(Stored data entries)
+===+

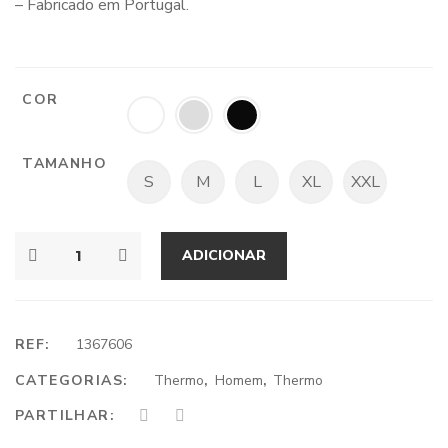
– Fabricado em Portugal.
COR
TAMANHO
S
M
L
XL
XXL
ADICIONAR
REF:
1367606
CATEGORIAS:
Thermo
,
Homem
,
Thermo
PARTILHAR:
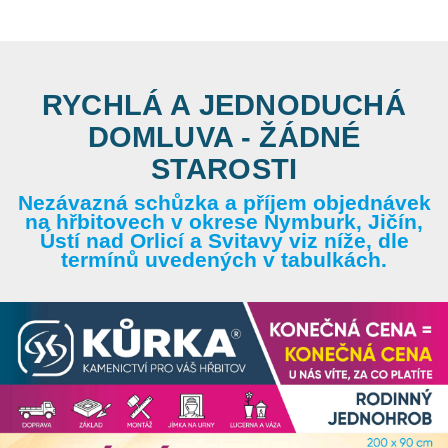
RYCHLÁ A JEDNODUCHÁ
DOMLUVA - ŽÁDNÉ
STAROSTI
Nezávazná schůzka a příjem objednávek
na hřbitovech v okrese Nymburk, Jičín,
Ústí nad Orlicí a Svitavy viz níže, dle
termínů uvedených v tabulkách.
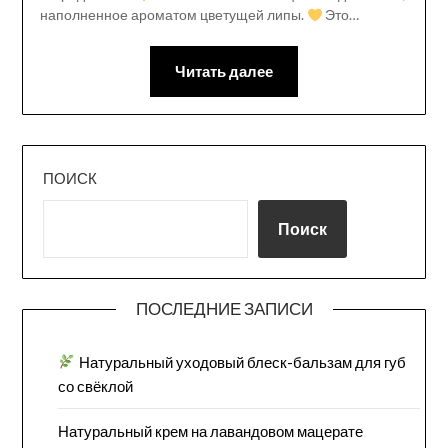
наполненное ароматом цветущей липы.
Это…
Читать далее
ПОИСК
Поиск
ПОСЛЕДНИЕ ЗАПИСИ
Натуральный уходовый блеск-бальзам для губ
со свёклой
Натуральный крем на лавандовом мацерате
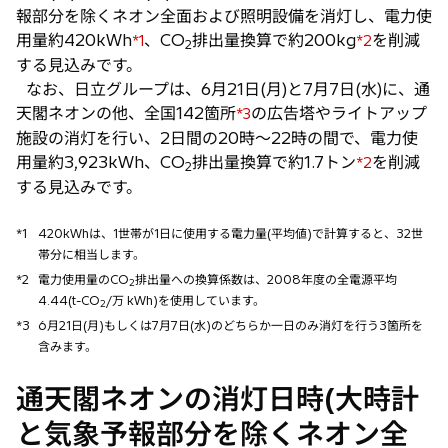
報部分を除くネオン全面および照明設備を消灯し、電力使
用量約420kWh
、CO
排出量換算で約200kg
を削減
*1
*2
2
する見込みです。
なお、日立グループは、6月21日(月)と7月7日(水)に、通
天閣ネオンの他、全国142箇所
の広告塔やライトアップ
*3
施設の消灯を行い、2日間の20時〜22時の間で、電力使
用量約3,923kWh、CO
排出量換算で約1.7トン
を削減
*2
2
する見込みです。
*1
420kWhは、1世帯が1日に使用する電力量(平均値)で計算すると、32世
帯分に相当します。
*2
電力使用量のCO
排出量への換算係数は、2008年度の全電源平均
2
4.44(t-CO
/万 kWh)を使用しています。
2
*3
6月21日(月)もしくは7月7日(水)のどちらか一日のみ消灯を行う3箇所を
含みます。
通天閣ネオンの消灯日時(大時計
と気象予報部分を除くネオン全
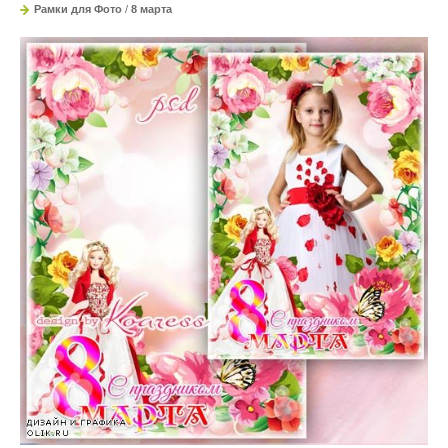
Рамки для Фото
/
8 марта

+===+

WORK TASK: Exactly as they appear above, print all the lines, but not the pictures.

RESULT OF THIS EXERCISE:
– Fabricado em Portugal.
COR
TAMANHO
S
M
L
XL
XXL
ADICIONAR
REF:
1367606
CATEGORIAS:
Thermo
,
Homem
,
Thermo
PARTILHAR:
RYCHLÁ A JEDNODUCHÁ
DOMLUVA - ŽÁDNÉ
STAROSTI
Nezávazná schůzka a příjem objednávek
na hřbitovech v okrese Nymburk, Jičín,
Ústí nad Orlicí a Svitavy viz níže, dle
termínů uvedených v tabulkách.
наполненное ароматом цветущей липы.
Это…
Читать далее
ПОИСК
Поиск
ПОСЛЕДНИЕ ЗАПИСИ
Натуральный уходовый блеск-бальзам для губ
со свёклой
Натуральный крем на лавандовом мацерате
報部分を除くネオン全面および照明設備を消灯し、電力使
用量約420kWh
、CO
排出量換算で約200kg
を削減
*1
*2
2
する見込みです。
なお、日立グループは、6月21日(月)と7月7日(水)に、通
天閣ネオンの他、全国142箇所
の広告塔やライトアップ
*3
施設の消灯を行い、2日間の20時〜22時の間で、電力使
用量約3,923kWh、CO
排出量換算で約1.7トン
を削減
*2
2
する見込みです。
*1
420kWhは、1世帯が1日に使用する電力量(平均値)で計算すると、32世
帯分に相当します。
*2
電力使用量のCO
排出量への換算係数は、2008年度の全電源平均
2
4.44(t-CO
/万 kWh)を使用しています。
2
*3
6月21日(月)もしくは7月7日(水)のどちらか一日のみ消灯を行う3箇所を
含みます。
通天閣ネオンの消灯日時(大時計
と気象予報部分を除くネオン全
Рамки для Фото
/
8 марта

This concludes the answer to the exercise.